Prompt
Bring together every line in the data that includes "ipermetropia".

Transcribed page contents

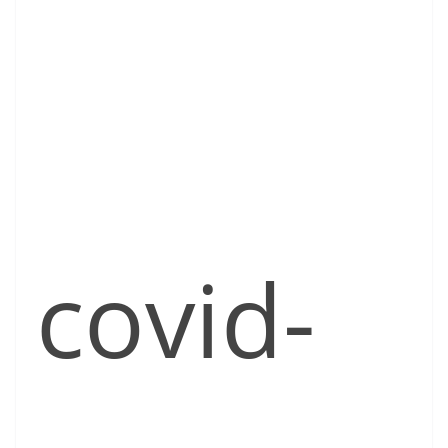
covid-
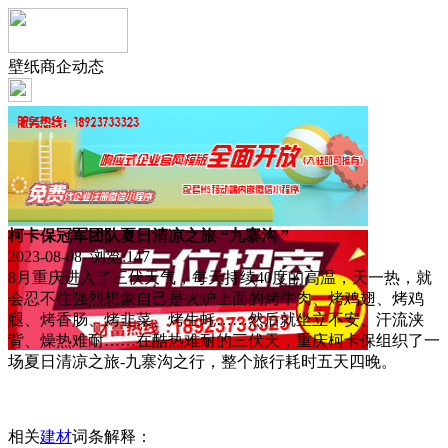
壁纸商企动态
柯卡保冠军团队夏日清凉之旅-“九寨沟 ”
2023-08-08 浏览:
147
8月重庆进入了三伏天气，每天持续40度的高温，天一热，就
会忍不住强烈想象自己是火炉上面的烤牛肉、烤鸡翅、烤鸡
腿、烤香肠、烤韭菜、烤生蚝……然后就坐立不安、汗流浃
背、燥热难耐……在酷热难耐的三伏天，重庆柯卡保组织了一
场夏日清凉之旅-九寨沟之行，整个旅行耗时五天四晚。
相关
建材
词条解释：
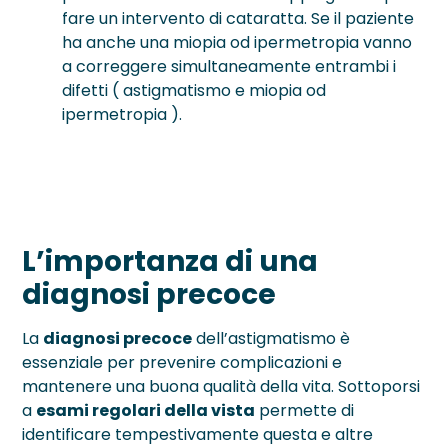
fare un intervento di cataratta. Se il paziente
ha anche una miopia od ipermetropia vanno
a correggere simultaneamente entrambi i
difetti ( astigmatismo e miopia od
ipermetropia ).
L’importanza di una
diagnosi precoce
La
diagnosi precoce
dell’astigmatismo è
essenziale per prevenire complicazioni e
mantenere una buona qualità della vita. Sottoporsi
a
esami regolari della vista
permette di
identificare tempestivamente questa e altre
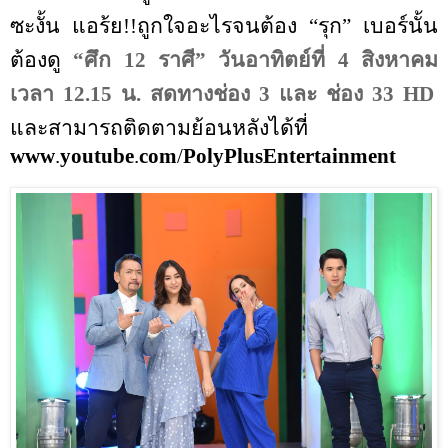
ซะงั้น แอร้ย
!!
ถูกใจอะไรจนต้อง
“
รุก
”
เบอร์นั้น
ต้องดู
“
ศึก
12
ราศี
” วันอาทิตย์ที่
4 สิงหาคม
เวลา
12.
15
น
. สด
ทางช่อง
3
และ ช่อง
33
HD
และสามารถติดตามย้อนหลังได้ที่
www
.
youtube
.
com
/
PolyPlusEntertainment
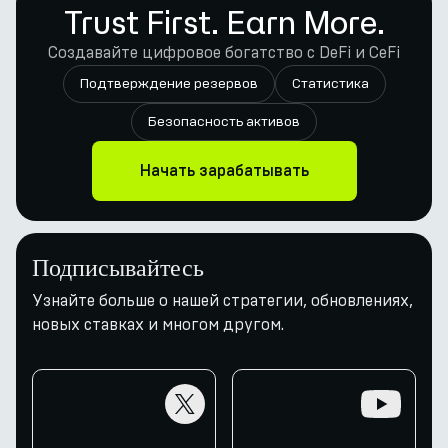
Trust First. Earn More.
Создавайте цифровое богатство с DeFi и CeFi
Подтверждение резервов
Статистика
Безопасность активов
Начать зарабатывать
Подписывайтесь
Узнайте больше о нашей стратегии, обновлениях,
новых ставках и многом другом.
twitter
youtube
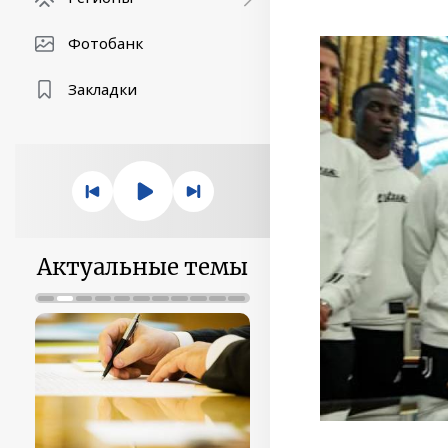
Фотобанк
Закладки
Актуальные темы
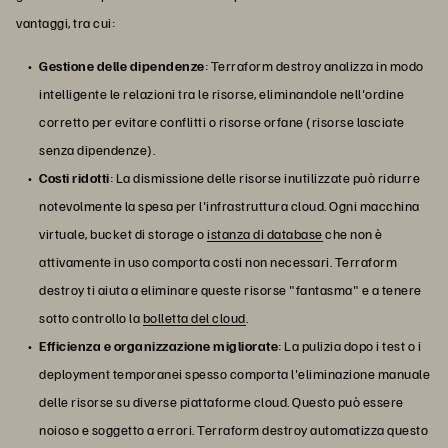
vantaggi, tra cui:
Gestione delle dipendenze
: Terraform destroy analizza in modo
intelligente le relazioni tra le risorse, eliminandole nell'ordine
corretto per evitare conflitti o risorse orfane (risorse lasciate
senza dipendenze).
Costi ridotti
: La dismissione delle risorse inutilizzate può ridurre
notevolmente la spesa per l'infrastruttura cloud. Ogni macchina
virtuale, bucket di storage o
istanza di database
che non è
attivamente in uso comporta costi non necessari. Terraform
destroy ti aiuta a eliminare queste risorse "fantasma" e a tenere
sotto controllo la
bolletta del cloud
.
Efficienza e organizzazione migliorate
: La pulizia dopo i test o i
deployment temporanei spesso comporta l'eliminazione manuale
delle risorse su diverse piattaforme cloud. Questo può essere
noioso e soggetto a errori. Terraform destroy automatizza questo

Your response
ha anche una miopia od ipermetropia vanno
ipermetropia ).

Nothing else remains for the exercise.